Subgroup-specific roles of primary cilia in medulloblastoma.

Here I discuss the study in this issue of Genes & Development by Youn et al. (pp. 737-751), which describes defined and diverse roles of primary cilia in molecularly distinct medulloblastoma subgroups, highlighting once again the importance of designing subgroup-specific therapeutic approaches for this tumor.

Medulloblastoma, the most common malignant primary brain tumor in children, is a paradigm of deregulated developmental mechanisms leading to tumor formation (Marino 2005). It is classified into four subgroups (SHH, WNT, G3, and G4), each of which is further subdivided into subtypes. The pathogenetic links between these tumors and defined progenitor cells of the developing brain, as well as the deregulation of fundamental signaling pathways governing essential properties of these progenitors, are well established (for review, see Marino and Gilbertson 2021).

In the brain, primary cilia—microtubule-based cellular structures anchored to a basal body that serves as a template for the assembly of the ciliary microtubule (Larsen et al. 2013)—are critical to its development. They protrude from the surface of cells, sense multiple signals, and transduce essential signaling pathways, including the key developmental pathways sonic hedgehog (SHH) and WNT. For example, cilia play a key role in SHH-driven forebrain patterning, including interneuron migration; in cerebellar development, particularly expansion of cerebellar progenitors; and in hippocampal neurogenesis (for review, see Park et al. 2019). WNT-mediated dendritic refinement and synapse formation in adult-born dentate granule cells in the hippocampus are also processes mediated by cilia (Kumamoto et al. 2012). Primary cilia are involved in the pathogenesis of various brain tumors, including medulloblastoma (Han et al. 2009), choroid plexus tumors (Li et al. 2016), and glioblastoma (Goranci-Buzhala et al. 2021); however, the mechanistic underpinnings of their roles are just beginning to be unraveled.

The presence of primary cilia is known to be associated with the molecular subgroups of human medulloblastoma; they are found in SHH and WNT subgroups but not in G3 and G4 subgroups, a finding that is well mirrored by mouse models of these subgroups (Han et al. 2009; Zhao et al. 2017). In particular, the seminal work of Han et al. (2009) showed that primary cilia are required for or inhibit SHH-driven medulloblastoma formation, depending on the initiating oncogenic event—constitutively active SMO or GLI2, respectively. This work highlighted for the first time the heterogeneity of biological functions mediated by cilia in these tumors and their dependency on the cellular and molecular contexts. This could have important clinical implications given that cilium loss has been shown to confer SMO inhibitor resistance in SHH medulloblastoma (Zhao et al. 2017).

The elegant study of Youn et al. (2022) reported in this issue of Genes & Development has now significantly expanded our understanding of the multifaceted role of cilia in medulloblastoma pathogenesis. The investigators show that in mice, primary cilia are required to enhance the proliferation and survival of ectopically accumulated dorsal brainstem cells; i.e., the cells of origin of WNT medulloblastoma. Moreover, tumors that formed in mice lacking cilia showed decreased proliferation and increased cell death compared with WNT medulloblastomas arising in control mice. Fully transformed WNT medulloblastoma cells also require primary cilia for continuous proliferation and optimal survival. Mechanistically, cilia control β-catenin synthesis rate, as assessed by cycloheximide/proteasome inhibitor treatments in cell lines, via promoting nuclear accumulation of ELAVL1. Consequently, cilium loss increased stress granules containing β-catenin mRNA, the translation of which became disrupted. Hence, primary cilia promote WNT medulloblastoma by facilitating the synthesis of β-catenin, the major oncogenic driver in 90% of WNT medulloblastomas.

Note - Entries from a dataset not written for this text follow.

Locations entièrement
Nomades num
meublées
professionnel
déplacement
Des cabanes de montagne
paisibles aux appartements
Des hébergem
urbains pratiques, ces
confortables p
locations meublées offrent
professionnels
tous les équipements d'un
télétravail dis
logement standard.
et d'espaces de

Interestingly, the investigators show a very different scenario in G3 medulloblastoma. Here, cilia are present in the progenitor cells, giving rise to G3 medulloblastomas; however, they are progressively lost during neoplastic transformation, and this significantly shortened the lives of mice with tumors. In particular, proliferation was increased via altered cell cycle dynamics, as assessed by double-thymidine analog labeling; the G2 phase was affected via abnormal CDK1 activation in the absence of cilia, which shortened the S phase and triggered premature G2/M transition. DNA damage and genome instability contributed to tumorigenesis in this scenario.

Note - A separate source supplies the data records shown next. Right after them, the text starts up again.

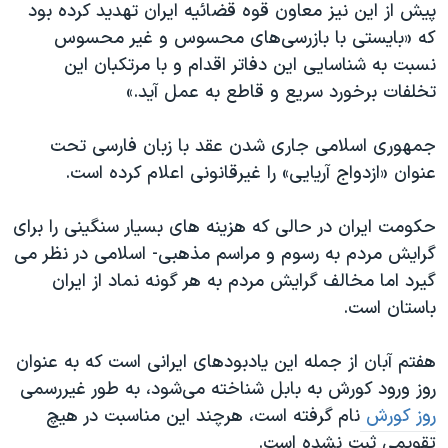
اسرائیل در جنگ
پیش از این نیز معاون قوه قضائیه ایران تهدید کرده بود
که «بایستی با بازرسی‌های محسوس و غیر محسوس
نرگس محمدی برنده جایزه نوبل صلح
نسبت به شناسایی این دفاتر اقدام و با مرتکبان این
همایش محافظه‌کاران آمریکا «سی‌پک»
تخلفات برخورد سریع و قاطع به عمل آید.»
صفحه‌های ویژه
جمهوری اسلامی جاری شدن عقد با زبان فارسی تحت
سفر پرزیدنت ترامپ به چین
عنوان «ازدواج آریایی» را غیرقانونی اعلام کرده است.
حکومت ایران در حالی که هزینه های بسیار سنگینی را برای
گرایش مردم به رسوم و مراسم مذهبی- اسلامی در نظر می
گیرد اما مخالف گرایش مردم به هر گونه نماد از ایران
باستان است.
هفتم آبان از جمله این یادبودهای ایرانی است که به عنوان
روز ورود کورش به بابل شناخته می‌شود، به طور غیررسمی
روز کورش
نام گرفته است، هرچند این مناسبت در هیچ
تقویمی ثبت نشده است.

This study has expanded the repertoire of ciliary functions and further highlighted their context dependency. More work will be required to assess whether and how these mechanisms can be exploited therapeutically. However, this study emphasizes once again the importance of a detailed molecular understanding of the characteristics of medulloblastoma subgroups if novel patient-tailored more effective and less toxic therapies are to be developed for these tumors.